Evocative name for a big, luxurious car which tilts the scales at almost two tonnes. And it could really go. The driving position is sporty in a 1930s kind of way. You are seated low, stretched out and the outsize steering wheel makes you feel you are really steering something unlike most of today’s cars. Then there is the dashboard, an exquisitely crafted slim wooden panel that is lined up with instruments and gauges from one end to the other! The temperature and speedo is at the extreme left end, so you know what that means, don’t you? ‘I say, old chap, tell me what is that hot thing in my face – is it a low-flying magpie or the radiator cap?’ Or even ‘Were we going frightfully fast or was it this cow that’s splayed on our bonnet?’
The 3571cc straight-six, massaged further by three SU carburettors, develops 106 bhp at 3800 revs which could catapult it to a top speed of over 152 kph. And sending all those horses to the rear wheels is a four-speed manual synchromesh gearbox. The whole car comes through as being very masculine and tough, the ‘manly’ Maruti Suzuki SX4 is a feminine wimp next to this car, for example.
The engine’s power really comes through in the way the Alvis surges forward. This is a fast, powerful car and it doesn’t hide the fact. And the power is on tap across the four gears. You could move the car from standstill in fourth and it goes without hesitating. Likewise, if you want to crawl, no problem, you can even do that in fourth.
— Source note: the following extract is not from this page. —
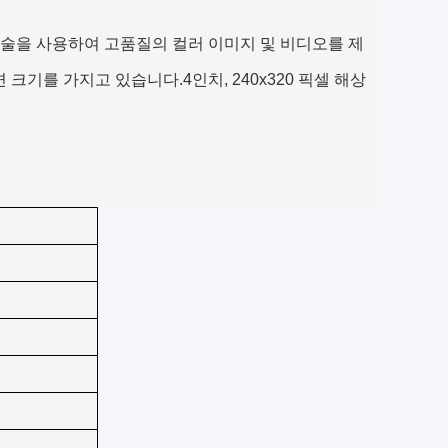
lay) 는 TFT 기술을 사용하여 고품질의 컬러 이미지 및 비디오를 제
기를 가지고 있습니다.4인치, 240x320 픽셀 해상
The flexibility of the engine is vast – really, they don’t make petrol engines like these anymore. Or even pedals like these anymore. The throttle pedal is tiny, as if to indicate that small, measured inputs are more than enough to make the Speed 25 thrust forward. Which is exactly the case, because the engine is really responsive and acceleration is quite instantaneous for a car that is almost 70 years old.
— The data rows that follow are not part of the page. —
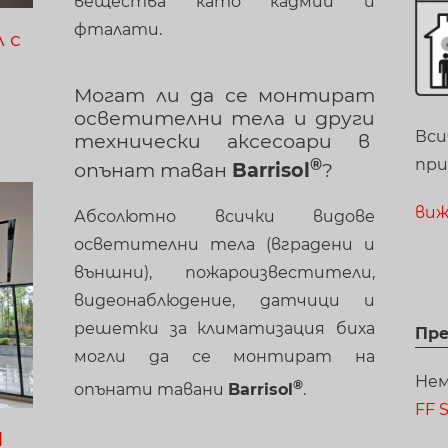
вещества като кадмий и
фталати.
 с
Могат ли да се монтират
осветителни тела и други
Вси
технически аксесоари в
при
опънат таван
Barrisol
?
виж
Абсолютно всички видове
осветителни тела (вградени и
външни), пожароизвестители,
видеонаблюдение, датчици и
решетки за климатизация биха
Пре
могли да се монтират на
Нем
опънати тавани
Barrisol
.
FF 
l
Thank goodness Alvis was constantly innovating. They introduced servo assistance for drum brakes from 1937 onwards (Phew! I can’t imagine how it would have been otherwise). The gearshifts are also brilliant. Alvis was one of the pioneers of synchromesh in all the forward gears, offering it in their cars way back in 1934. For a car this old, I have never experienced gearshifts so smooth and sure-slotting.
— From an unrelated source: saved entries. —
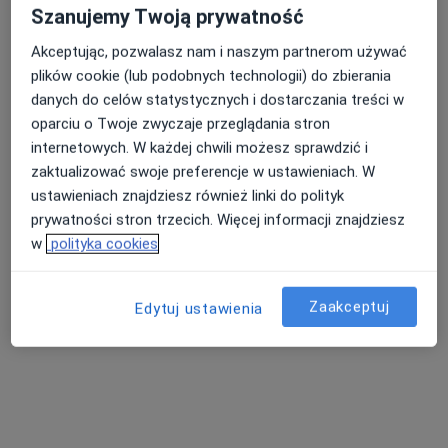
·
Więcej
Kardiolog
Szanujemy Twoją prywatność
72 opinie
Akceptując, pozwalasz nam i naszym partnerom używać
Borkowska 17A, Kraków
•
Mapa
plików cookie (lub podobnych technologii) do zbierania
Centrum Medyczne Smart
danych do celów statystycznych i dostarczania treści w
Konsultacja kardiologiczna + EKG
220 zł
oparciu o Twoje zwyczaje przeglądania stron
internetowych. W każdej chwili możesz sprawdzić i
Specjalista nie oferuje umawiania online pod tym adresem.
zaktualizować swoje preferencje w ustawieniach. W
ustawieniach znajdziesz również linki do polityk
Poproś o wizytę
prywatności stron trzecich. Więcej informacji znajdziesz
w
polityka cookies
Zaakceptuj
Edytuj ustawienia
lek. Sonia Kaczmarek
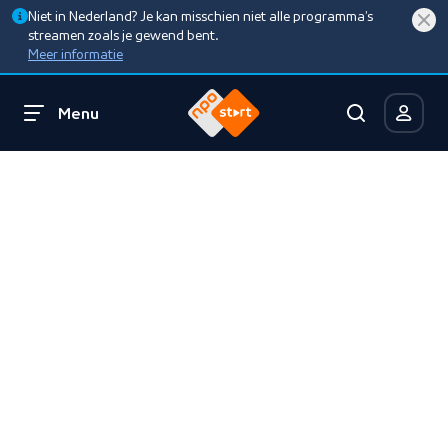
Niet in Nederland? Je kan misschien niet alle programma’s
streamen zoals je gewend bent.
Meer informatie
Menu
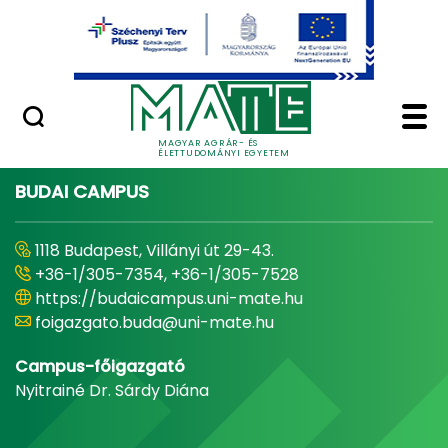
Ugrás a fő tartalomhoz
Minőségügy
Home - Magyar Agrár
MAGYAR AGRÁR- ÉS
ÉLETTUDOMÁNYI EGYETEM
BUDAI CAMPUS
1118 Budapest, Villányi út 29-43.
+36-1/305-7354, +36-1/305-7528
https://budaicampus.uni-mate.hu
foigazgato.buda@uni-mate.hu
Campus-főigazgató
Nyitrainé Dr. Sárdy Diána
Compared to its competition, the famed Bentley 3.5 litre and the Lagonda 3.5 litre, the Alvis Speed 25 was way ahead in terms of engine output and top speed. The latter two cars couldn’t go beyond 144 kph and did not develop more than 100 bhp – remember, we’re talking about marques that were known for their performance more than anything else. Alvis’ achievement is even more remarkable considering they were initially specialists in making large volume high quality cars, who shifted to making expensive grand tourers in limited numbers after the Great Depression of the 1930s. Though today the Bentley and the Lagonda are acknowledged to be great cars, no one gives the Speed 25 – a better car than these two – its due importance. Then there is also the exhaust note, again strong and muscular, but not good enough to blow the other two’s reputation away.
The Speed 25 was quite a popular model for Alvis, and reportedly some 400 units were made. It was preceded by the Speed 20 which had a 2.5-litre engine and was followed up with a more powerful 4300cc model that could easily achieve over 160 kph, but it was not as refined as this car’s 3.5-litre engine. Though production of the car would go well into WWII, up to 1940, Alvis got into serious armament manufacture and passenger automobile production would take a backseat.
Alvis was also one of the first car manufacturers to introduce independent front suspension, while the rear features a live axle supported by semi-elliptic leaf springs. The ride of course is what you would expect from cars of those days, a little too bouncy for comfort, but handling for a 70-year old car is amazing. It can handle corners pretty well and the only thing that doesn’t allow it to corner really hard is, er, me. I still haven’t forgotten that foot memory experience, you see.